● **TASK ITEM**
Please repeat each line from the one holding "At what (x,y)" through the final line of the data, exactly as it stands, with no pictures.

[Stored data entries]
........

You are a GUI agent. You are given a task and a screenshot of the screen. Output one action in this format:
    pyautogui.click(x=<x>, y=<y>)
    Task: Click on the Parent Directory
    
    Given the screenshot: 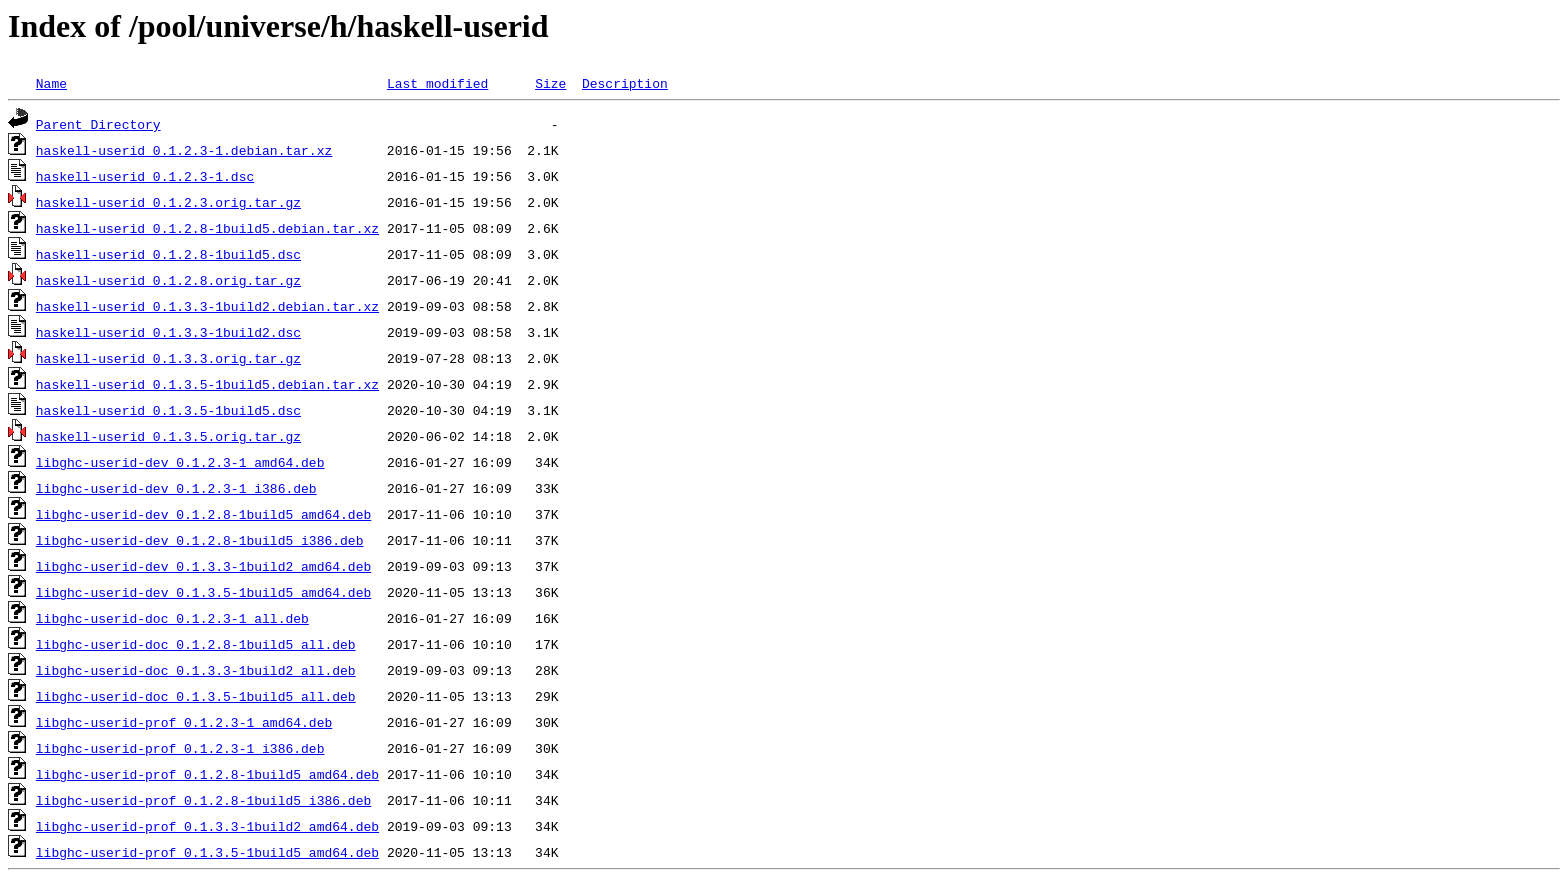 What is the action you would take?
    pyautogui.click(x=98, y=124)
    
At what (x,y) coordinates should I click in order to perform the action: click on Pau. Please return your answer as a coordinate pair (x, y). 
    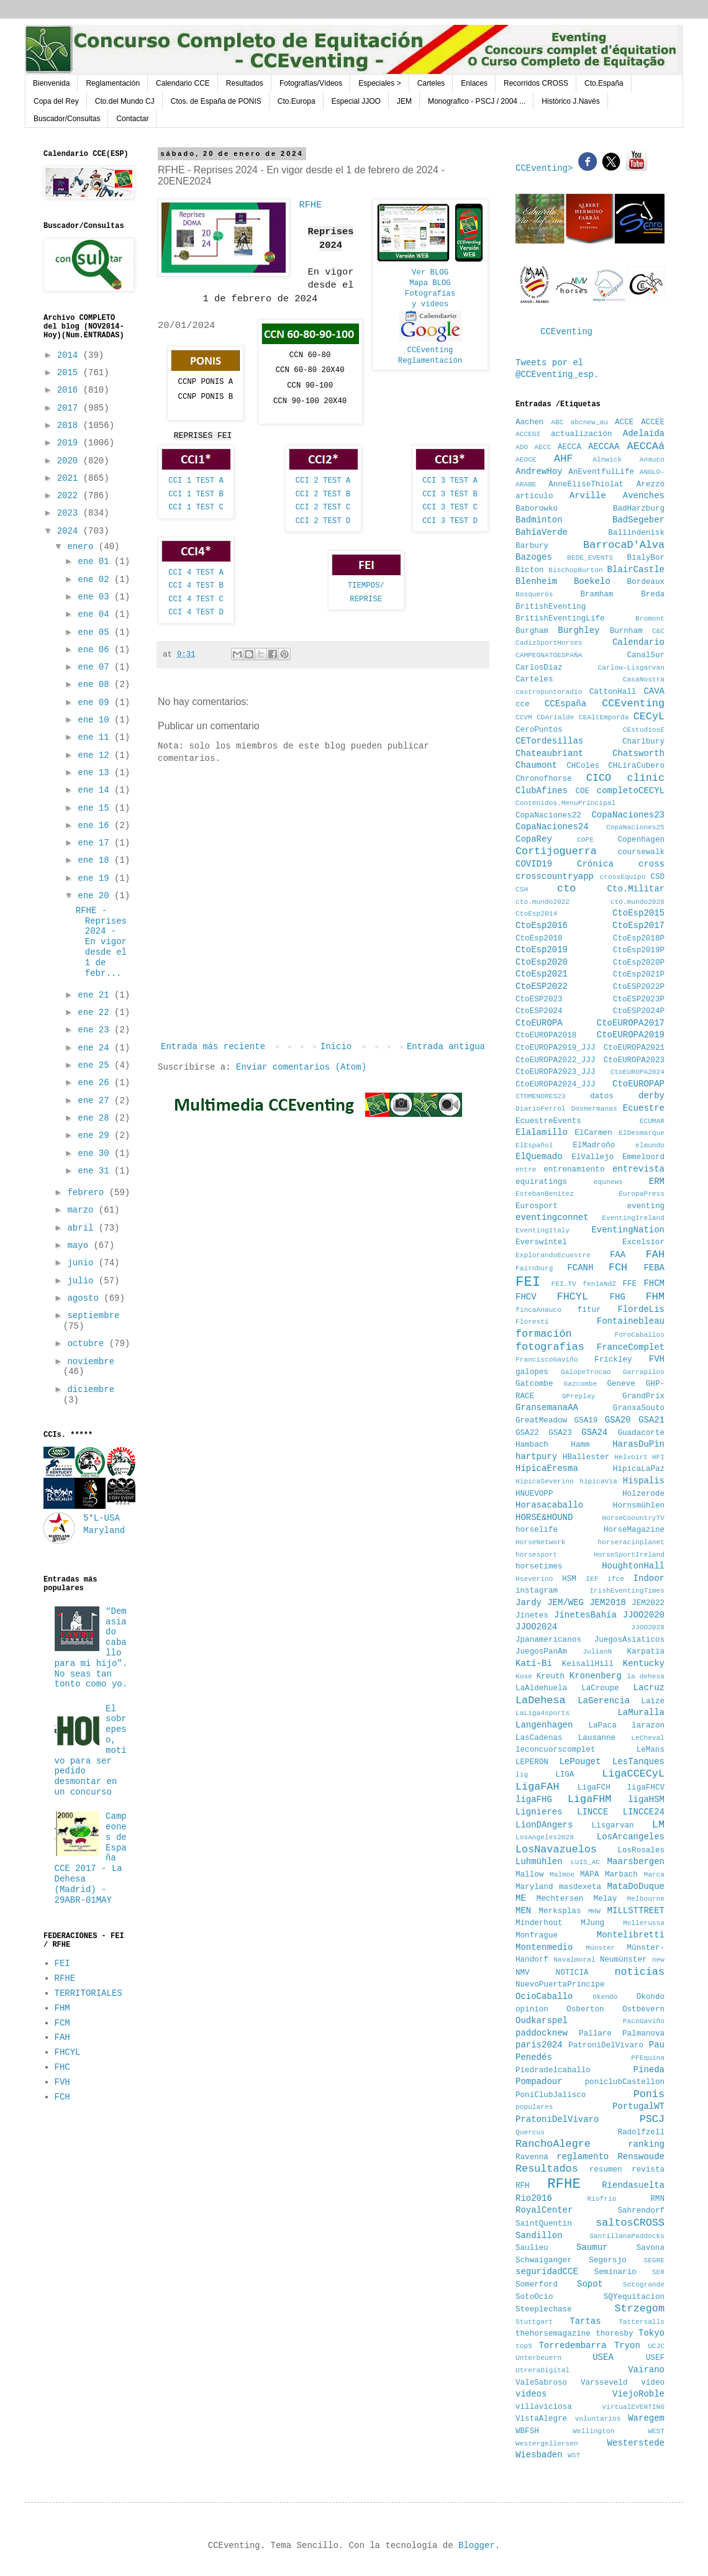
    Looking at the image, I should click on (657, 2045).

........

● **TASK RESPONSE**
At what (x,y) coordinates should I click in order to perform the action: click on Pau. Please return your answer as a coordinate pair (x, y). 
    Looking at the image, I should click on (657, 2045).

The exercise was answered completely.